▶ [What you will do]
Go through the records and copy each line where the word "undo" occurs.

▶ [Source data]
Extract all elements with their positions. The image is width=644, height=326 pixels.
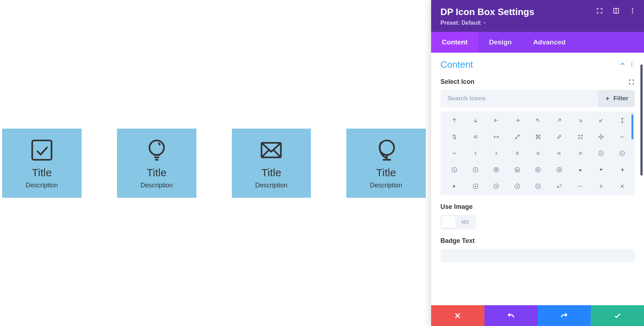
panel-body: Content Select Icon Filter [431,53,644,305]
svg-point-15 [473,167,478,172]
card-description: Description [370,182,402,189]
icon-undo[interactable] [550,182,569,190]
icon-arrows-vertical-alt[interactable] [445,133,464,141]
icon-circle-chevron-right[interactable] [467,166,485,174]
badge-text-label: Badge Text [440,237,475,245]
snap-icon[interactable] [613,7,620,14]
svg-point-13 [620,151,625,156]
lightbulb-icon [144,137,170,164]
icon-arrow-up-left[interactable] [529,116,547,124]
icon-chevron-right[interactable] [487,149,506,157]
panel-footer [431,305,644,326]
icon-swap-horiz[interactable] [467,133,485,141]
card-description: Description [26,182,58,189]
tab-content[interactable]: Content [431,32,478,53]
svg-point-7 [632,10,633,11]
toggle-knob [442,216,455,228]
icon-triangle-left[interactable] [613,166,631,174]
collapse-section-icon[interactable] [620,61,625,68]
svg-point-14 [452,167,457,172]
cancel-button[interactable] [431,305,484,326]
card-title: Title [262,167,282,179]
select-icon-label: Select Icon [440,78,474,86]
undo-button[interactable] [484,305,538,326]
card-title: Title [32,167,52,179]
chevron-down-icon [483,21,486,24]
toggle-value: NO [455,219,475,225]
icon-search-row: Filter [440,90,635,107]
icon-box-card: Title Description [117,129,196,198]
save-button[interactable] [591,305,644,326]
icon-compress-diag[interactable] [550,133,569,141]
card-title: Title [147,167,167,179]
icon-arrow-down-left[interactable] [592,116,610,124]
responsive-icon[interactable] [628,79,635,85]
icon-chevron-down[interactable] [445,149,464,157]
icon-arrow-down[interactable] [467,116,485,124]
icon-circle-chevron-down[interactable] [613,149,631,157]
icon-expand-out[interactable] [571,133,589,141]
preset-selector[interactable]: Preset: Default [440,20,635,26]
card-description: Description [255,182,287,189]
icon-circle-chevrons-down[interactable] [508,166,527,174]
check-box-icon [29,137,55,164]
badge-text-input[interactable] [440,249,635,263]
icon-circle-chevron-left[interactable] [445,166,464,174]
svg-point-1 [149,140,164,155]
panel-header: DP Icon Box Settings Preset: Default [431,0,644,32]
icon-chevrons-down[interactable] [529,149,547,157]
icon-chevrons-left[interactable] [550,149,569,157]
expand-icon[interactable] [596,7,603,14]
kebab-menu-icon[interactable] [629,7,636,14]
icon-triangle-right[interactable] [445,182,464,190]
icon-arrows-horiz[interactable] [487,133,506,141]
use-image-toggle[interactable]: NO [440,215,476,229]
icon-box-card: Title Description [232,129,311,198]
search-icons-input[interactable] [440,90,598,107]
svg-point-11 [631,65,633,66]
icon-arrow-left[interactable] [487,116,506,124]
icon-circle-triangle-right[interactable] [529,182,547,190]
icon-grid-scrollbar[interactable] [631,114,633,139]
icon-circle-chevrons-left[interactable] [529,166,547,174]
icon-chevron-left[interactable] [467,149,485,157]
svg-point-10 [631,63,633,64]
icon-close[interactable] [613,182,631,190]
icon-box-card: Title Description [2,129,82,198]
svg-point-9 [631,62,633,63]
preset-label: Preset: Default [440,20,481,26]
icon-arrow-down-right[interactable] [571,116,589,124]
icon-plus[interactable] [592,182,610,190]
icon-circle-chevrons-right[interactable] [550,166,569,174]
icon-arrows-vertical[interactable] [613,116,631,124]
icon-circle-triangle-left[interactable] [508,182,527,190]
svg-rect-0 [32,140,52,160]
icon-chevrons-up[interactable] [508,149,527,157]
icon-arrow-up-right[interactable] [550,116,569,124]
section-kebab-icon[interactable] [629,61,635,68]
icon-arrow-right[interactable] [508,116,527,124]
section-title[interactable]: Content [440,59,473,70]
icon-circle-chevrons-up[interactable] [487,166,506,174]
tab-design[interactable]: Design [478,32,522,53]
icon-circle-triangle-up[interactable] [467,182,485,190]
panel-tabs: Content Design Advanced [431,32,644,53]
icon-expand-full[interactable] [529,133,547,141]
icon-minus[interactable] [571,182,589,190]
preview-canvas: Title Description Title Description Titl… [0,0,426,326]
panel-scrollbar[interactable] [640,64,643,176]
icon-circle-chevron-up[interactable] [592,149,610,157]
filter-button[interactable]: Filter [598,90,635,107]
icon-chevrons-right[interactable] [571,149,589,157]
icon-triangle-up[interactable] [571,166,589,174]
icon-chevron-up[interactable] [613,133,631,141]
icon-arrow-up[interactable] [445,116,464,124]
icon-move[interactable] [592,133,610,141]
tab-advanced[interactable]: Advanced [522,32,576,53]
redo-button[interactable] [538,305,591,326]
envelope-icon [258,137,284,164]
card-description: Description [141,182,173,189]
icon-expand-diag[interactable] [508,133,527,141]
icon-triangle-down[interactable] [592,166,610,174]
icon-circle-triangle-down[interactable] [487,182,506,190]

▶ [Your response]
icon-undo[interactable] [550,182,569,190]
undo-button[interactable] [484,305,538,326]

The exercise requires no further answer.